Many students from lower-income backgrounds have trouble discerning what is, and what isn't fake news.
What it does
Uses web scraping to find articles relating to the article in question. Once this is done, we summarize and compare the article in question with the related articles using natural language processing. We can take this similarity score, multiply it by a normalized credibility score, and divide it by the number of credit scores that aren't zero. This gives us a relative credibility score for the article in question.
How we built it
We used a number of different libraries from nltk, to aiohttp. We built our own web crawler to find news articles from Google's News page and visit each to grab their contents. Along with this, we implemented natural language processing algorithms for determining the summarization and similarity of the text of these articles.
Challenges we ran into
Our main issue was just trying to learn and implement new techniques in such a short period of time. We were pressed for time, particularly with the Natural Language processing, to learn the processes necessary to start. However, by the end of the hackathon, we had successfully built a scoring mechanism for articles with underlying NLP.
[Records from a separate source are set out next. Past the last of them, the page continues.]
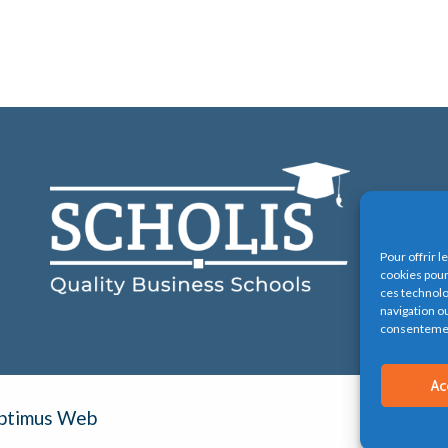
Pour offrir 
cookies pour
ces technolo
navigation ou
consentement
Ac
Optimus Web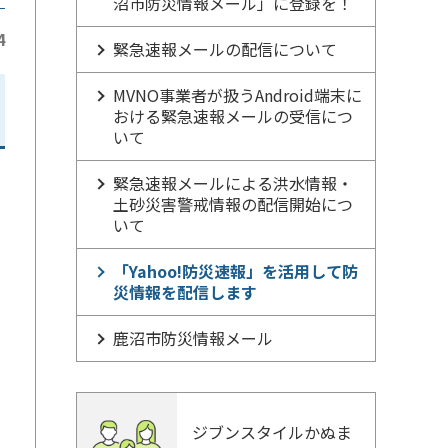
沼市防災情報メール」に登録を！
4
緊急速報メールの配信について
MVNO事業者が扱うAndroid端末に
おける緊急速報メールの受信につ
いて
緊急速報メールによる洪水情報・
土砂災害警戒情報の配信開始につ
いて
「Yahoo!防災速報」を活用して防
災情報を配信します
鹿沼市防災情報メール
ジブンスタイルかぬま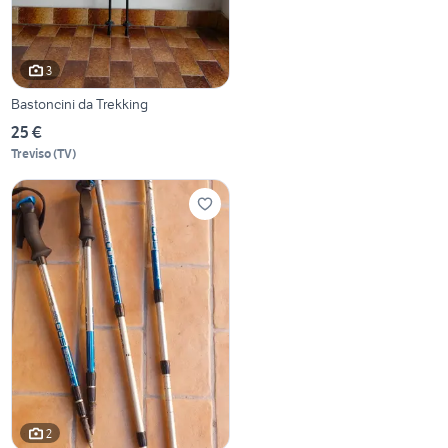
3
Bastoncini da Trekking
25 €
Treviso
(
TV
)
2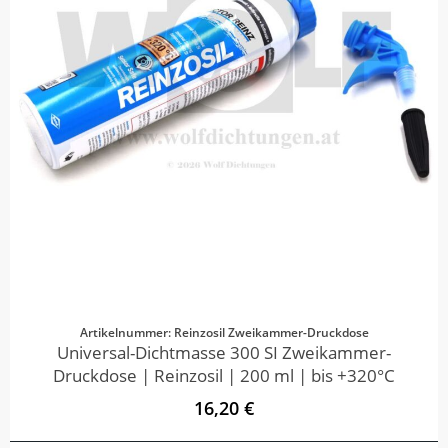
Artikelnummer: Reinzosil Zweikammer-Druckdose
Universal-Dichtmasse 300 SI Zweikammer-
Druckdose | Reinzosil | 200 ml | bis +320°C
16,20 €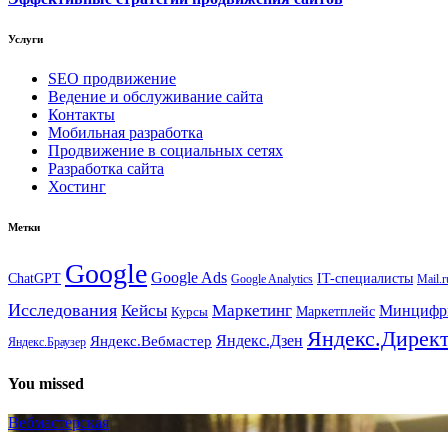
Услуги
SEO продвижение
Ведение и обслуживание сайта
Контакты
Мобильная разработка
Продвижение в социальных сетях
Разработка сайта
Хостинг
Метки
Google
Google Ads
IT-специалисты
ChatGPT
Google Analytics
Mail.r
Исследования
Кейсы
Маркетинг
Минциф
Маркетплейс
Курсы
Яндекс.Дирек
Яндекс.Вебмастер
Яндекс.Дзен
Яндекс.Браузер
You missed
Вебмастерская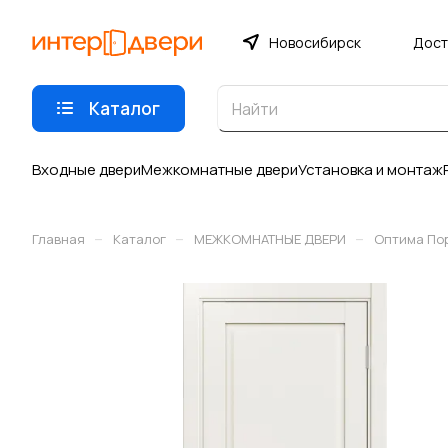
Новосибирск
Дост
Каталог
Входные двери
Межкомнатные двери
Установка и монтаж
–
–
–
Главная
Каталог
МЕЖКОМНАТНЫЕ ДВЕРИ
Оптима По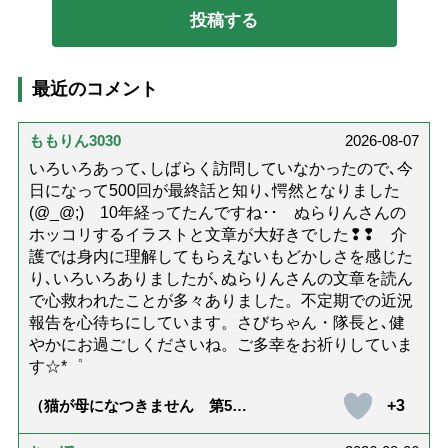
最近のコメント
ももりん3030
2026-08-07
いろいろあって､しばらく訪問していなかったので､今
日になって500回が最終話と知り､愕然となりました
(@_@;) 10年経ってたんですね･･ ぬらりんさんの
ホッコリするイラストと文章が大好きでした❢❢ 介
護では身内に理解してもらえないもどかしさを感じた
り､いろいろありましたが､ぬらりんさんの文章を読ん
で心救われたことが多々ありました。不定期での近況
報告を心待ちにしています。さびちゃん・隊長と､健
やかにお過ごしくださいね。ご多幸をお祈りしていま
す☆*゜
+3
（猫が母になつきません 第500
話「ありがとう」【最終話】）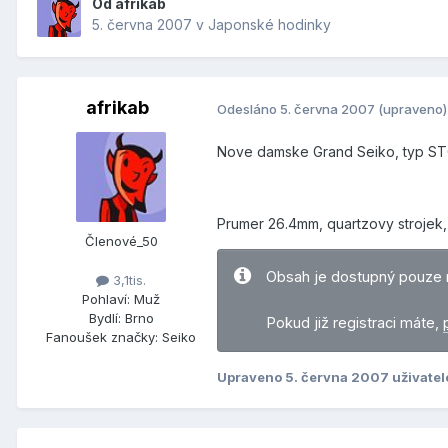
Od
afrikab
5. června 2007
v
Japonské hodinky
afrikab
Odesláno
5. června 2007
(upraveno)
Nove damske Grand Seiko, typ STGF
Prumer 26.4mm, quartzovy strojek, 
Členové_50
Obsah je dostupný pouze 
3,1tis.
Pohlaví:
Muž
Bydlí:
Brno
Pokud již registraci máte,
Fanoušek značky:
Seiko
Upraveno
5. června 2007
uživatel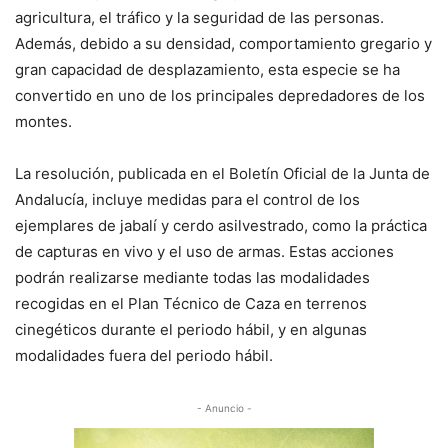
agricultura, el tráfico y la seguridad de las personas.
Además, debido a su densidad, comportamiento gregario y
gran capacidad de desplazamiento, esta especie se ha
convertido en uno de los principales depredadores de los
montes.
La resolución, publicada en el Boletín Oficial de la Junta de
Andalucía, incluye medidas para el control de los
ejemplares de jabalí y cerdo asilvestrado, como la práctica
de capturas en vivo y el uso de armas. Estas acciones
podrán realizarse mediante todas las modalidades
recogidas en el Plan Técnico de Caza en terrenos
cinegéticos durante el periodo hábil, y en algunas
modalidades fuera del periodo hábil.
- Anuncio -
Accomplishments that we're proud of
- Building a stunningly fast web crawler, especially for the ever-vigilant Google search engine, which is known for preventing bots from using its service
- Learning the key points of Natural Language Processing in such order
- Creating a method for summarizing an arbitrary article.
What we learned
We learned new techniques in NLP and gained experience creating an asynchronous web-crawler.
What's next for fake-news-detector
We would like to continue to refine our algorithm and make our code more modular. In particular, we would like to add support for other search engines, and learn more about NLP techniques to improve our credibility score's accuracy.